Lack of information and awareness about cancer is a critical obstacle to effective cancer control and care in developing countries, especially for the detection of cancers at earlier and more treatable stages.

Evidence

  • In many developing countries, misconceptions about diagnosis and treatment and stigma associated with cancer can lead individuals to seek alternative care in place of standard treatment or to avoid care altogether. Understanding and responding to cultural beliefs and practices is essential.
  • Although general cancer awareness in developing countries remains low, even among health professionals, levels of concern about cancer are high, and the public pays attention to messaging about the disease.
  • Individuals, policy makers and healthcare professionals need to understand that many cancers can be prevented through appropriate lifestyle change, that cancer can often be cured, and that effective treatments are available, regardless of the resource setting.
  • Recent experience with screening and vaccination programs in developing countries suggests that once people understand basic information about cancer and know how to access services they tend to come for the services. Equally important is the development of strategies to encourage help seeking behavior, including awareness and education of ways to recognise the signs and symptoms, and understanding that timely evaluation will increase the opportunities for cure.

Global Advocacy Message

The approach and scope of an effective cancer prevention programs takes into account not only economic factors but also social and cultural factors. Comprehensive prevention programs that include strategies to improve knowledge of cancer among communities, health professionals and policy makers, expand access to services and promote healthy foods and facilitate physical activity have, the greatest chance of success.

CANCER OUTCOMES

Disparities in cancer outcomes exist between the developed and developing world for most cancers.

Evidence

  • Patients whose cancers are curable in the developed world unnecessarily suffer and die due to a lack of awareness, resources and access to affordable, effective and quality cancer services that enable early diagnosis and appropriate treatment and care.
  • The reality of cancer cure rates in children is reflective of the inexcusable inequities in global access to treatment and care.

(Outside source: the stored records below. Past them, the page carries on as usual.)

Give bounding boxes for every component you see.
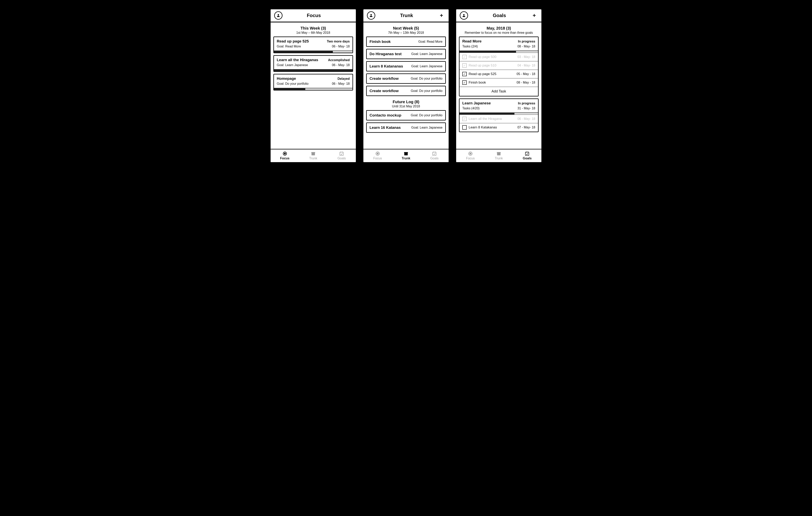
svg-rect-11 bbox=[433, 152, 436, 155]
subtask-row[interactable]: ✓Read up page 52505 - May - 18 bbox=[460, 70, 538, 78]
checkbox-icon[interactable]: ✓ bbox=[462, 72, 467, 76]
page-title: Focus bbox=[307, 13, 321, 18]
section-title: May, 2018 (3) bbox=[459, 26, 539, 31]
card-status: Two more days bbox=[327, 40, 350, 43]
subtask-row[interactable]: Learn 8 Katakanas07 - May- 18 bbox=[460, 123, 538, 132]
subtask-row[interactable]: ✓Learn all the Hiragana06 - May- 18 bbox=[460, 115, 538, 123]
card-title: Learn 16 Katanas bbox=[370, 126, 401, 130]
scroll-area[interactable]: May, 2018 (3) Remember to focus on no mo… bbox=[456, 22, 542, 149]
checkbox-icon[interactable]: ✓ bbox=[462, 80, 467, 85]
section-sub: 1st May – 6th May 2018 bbox=[273, 31, 353, 34]
goal-status: In progress bbox=[518, 102, 535, 105]
trunk-card[interactable]: Finish bookGoal: Read More bbox=[366, 36, 446, 47]
tab-bar: Focus Trunk Goals bbox=[270, 149, 356, 162]
svg-point-14 bbox=[470, 153, 471, 155]
card-status: Delayed bbox=[338, 77, 350, 81]
focus-card[interactable]: Learn all the HiraganasAccomplished Goal… bbox=[273, 55, 353, 72]
section-header: Next Week (5) 7th May – 13th May 2018 bbox=[366, 26, 446, 34]
phone-trunk: Trunk + Next Week (5) 7th May – 13th May… bbox=[363, 9, 449, 163]
tab-goals[interactable]: Goals bbox=[327, 150, 356, 162]
subtask-label: Learn 8 Katakanas bbox=[469, 126, 497, 129]
subtask-row[interactable]: ✓Finish book08 - May - 18 bbox=[460, 78, 538, 87]
trunk-card[interactable]: Do Hiraganas testGoal: Learn Japanese bbox=[366, 49, 446, 59]
subtask-row[interactable]: ✓Read up page 51004 - May- 18 bbox=[460, 61, 538, 70]
card-title: Learn all the Hiraganas bbox=[277, 58, 318, 62]
add-button[interactable]: + bbox=[438, 12, 445, 19]
svg-rect-5 bbox=[340, 152, 343, 155]
trunk-card[interactable]: Learn 8 KatananasGoal: Learn Japanese bbox=[366, 61, 446, 72]
page-title: Goals bbox=[493, 13, 506, 18]
section-header: Future Log (8) Until 31st May 2018 bbox=[366, 100, 446, 108]
tab-trunk[interactable]: Trunk bbox=[392, 150, 420, 162]
profile-icon[interactable] bbox=[274, 11, 283, 20]
svg-rect-3 bbox=[312, 153, 315, 155]
subtask-row[interactable]: ✓Read up page 50003 - May- 18 bbox=[460, 53, 538, 61]
subtask-date: 05 - May - 18 bbox=[517, 72, 535, 76]
add-button[interactable]: + bbox=[531, 12, 538, 19]
card-title: Homepage bbox=[277, 76, 296, 81]
tab-label: Trunk bbox=[402, 157, 410, 160]
card-goal: Goal: Read More bbox=[418, 40, 442, 44]
svg-point-2 bbox=[284, 153, 286, 155]
subtask-label: Read up page 510 bbox=[469, 63, 496, 67]
card-goal: Goal: Learn Japanese bbox=[411, 52, 442, 56]
svg-point-0 bbox=[278, 14, 279, 16]
trunk-card[interactable]: Create workflowGoal: Do your portfolio bbox=[366, 74, 446, 84]
card-status: Accomplished bbox=[328, 58, 350, 62]
goal-title: Read More bbox=[462, 39, 482, 44]
header: Focus bbox=[270, 9, 356, 22]
checkbox-icon[interactable]: ✓ bbox=[462, 63, 467, 68]
tab-focus[interactable]: Focus bbox=[270, 150, 299, 162]
goal-subtasks: ✓Read up page 50003 - May- 18 ✓Read up p… bbox=[460, 53, 538, 96]
section-sub: Remember to focus on no more than three … bbox=[459, 31, 539, 34]
card-date: 06 - May- 18 bbox=[332, 45, 350, 48]
trunk-card[interactable]: Learn 16 KatanasGoal: Learn Japanese bbox=[366, 123, 446, 133]
focus-card[interactable]: Read up page 525Two more days Goal: Read… bbox=[273, 36, 353, 53]
tab-goals[interactable]: Goals bbox=[513, 150, 542, 162]
subtask-label: Learn all the Hiragana bbox=[469, 117, 502, 121]
svg-rect-17 bbox=[525, 152, 529, 155]
card-title: Create workflow bbox=[370, 89, 399, 93]
card-date: 06 - May- 18 bbox=[332, 82, 350, 85]
tab-trunk[interactable]: Trunk bbox=[299, 150, 327, 162]
trunk-card[interactable]: Create workflowGoal: Do your portfolio bbox=[366, 86, 446, 96]
card-title: Contacto mockup bbox=[370, 113, 401, 117]
header: Goals + bbox=[456, 9, 542, 22]
goal-tasks: Tasks (2/4) bbox=[462, 45, 478, 48]
checkbox-icon[interactable]: ✓ bbox=[462, 55, 467, 59]
scroll-area[interactable]: This Week (3) 1st May – 6th May 2018 Rea… bbox=[270, 22, 356, 149]
card-goal: Goal: Do your portfolio bbox=[277, 82, 309, 85]
phone-focus: Focus This Week (3) 1st May – 6th May 20… bbox=[270, 9, 356, 163]
tab-focus[interactable]: Focus bbox=[456, 150, 485, 162]
goal-card[interactable]: Learn JapaneseIn progress Tasks (4/20)31… bbox=[459, 99, 539, 132]
stage: Focus This Week (3) 1st May – 6th May 20… bbox=[0, 0, 812, 516]
focus-card[interactable]: HomepageDelayed Goal: Do your portfolio0… bbox=[273, 74, 353, 90]
card-title: Do Hiraganas test bbox=[370, 52, 402, 56]
section-sub: 7th May – 13th May 2018 bbox=[366, 31, 446, 34]
tab-goals[interactable]: Goals bbox=[420, 150, 448, 162]
checkbox-icon[interactable]: ✓ bbox=[462, 117, 467, 121]
subtask-label: Finish book bbox=[469, 81, 486, 85]
tab-label: Focus bbox=[466, 157, 475, 160]
goal-card[interactable]: Read MoreIn progress Tasks (2/4)08 - May… bbox=[459, 36, 539, 97]
add-task-button[interactable]: Add Task bbox=[460, 87, 538, 96]
checkbox-icon[interactable] bbox=[462, 125, 467, 130]
card-goal: Goal: Read More bbox=[277, 45, 301, 48]
card-goal: Goal: Do your portfolio bbox=[411, 77, 442, 80]
card-title: Create workflow bbox=[370, 76, 399, 81]
profile-icon[interactable] bbox=[460, 11, 468, 20]
tab-label: Focus bbox=[280, 157, 289, 160]
tab-trunk[interactable]: Trunk bbox=[485, 150, 513, 162]
svg-rect-16 bbox=[497, 152, 501, 153]
scroll-area[interactable]: Next Week (5) 7th May – 13th May 2018 Fi… bbox=[364, 22, 448, 149]
profile-icon[interactable] bbox=[367, 11, 375, 20]
goal-title: Learn Japanese bbox=[462, 101, 491, 105]
tab-label: Trunk bbox=[495, 157, 503, 160]
subtask-label: Read up page 500 bbox=[469, 55, 496, 59]
tab-focus[interactable]: Focus bbox=[364, 150, 392, 162]
trunk-card[interactable]: Contacto mockupGoal: Do your portfolio bbox=[366, 110, 446, 120]
card-goal: Goal: Do your portfolio bbox=[411, 113, 442, 117]
svg-point-12 bbox=[463, 14, 465, 16]
card-goal: Goal: Learn Japanese bbox=[411, 64, 442, 68]
tab-label: Trunk bbox=[309, 157, 317, 160]
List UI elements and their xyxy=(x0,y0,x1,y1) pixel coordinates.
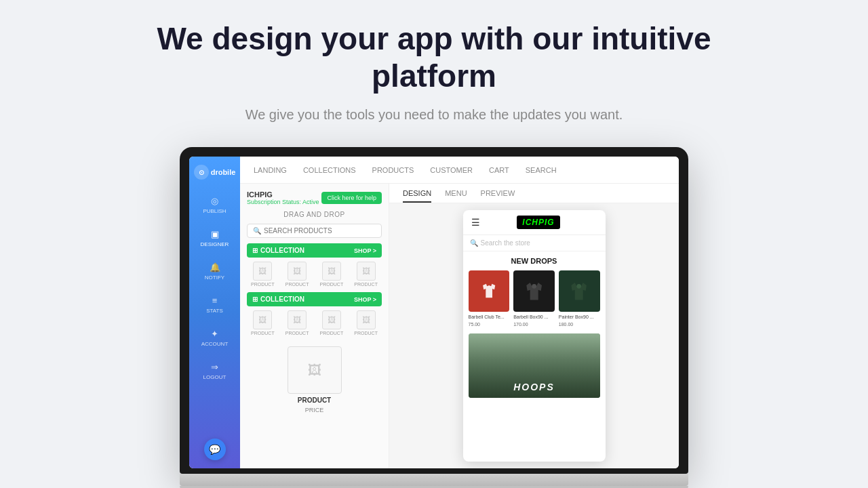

There are an estimated 160,000 newly diagnosed cases of childhood cancer worldwide each year with more than 70% of the world’s children with cancer lacking access to effective treatment. The result is an unacceptably low survival rate of ~10% in developing countries compared to ~90% in high-income countries.
  • In many cases the largest and most unacceptable gap in cancer care is the lack of adequate palliative care and access to pain relief for much of the world’s population. A short list of medications can control pain for almost 90% of all people with cancer pain including children, yet millions of cancer patients have little to no access to adequate pain treatment.

Global Advocacy Message

Efficacious and cost-effective interventions must be made available in an equitable manner through cancer prevention, early detection and treatment delivered as part of national cancer control plans (NCCPs) that respond to the national cancer burden.

Access to effective, quality and affordable cancer services is a right of all individuals and should not be determined by where you live.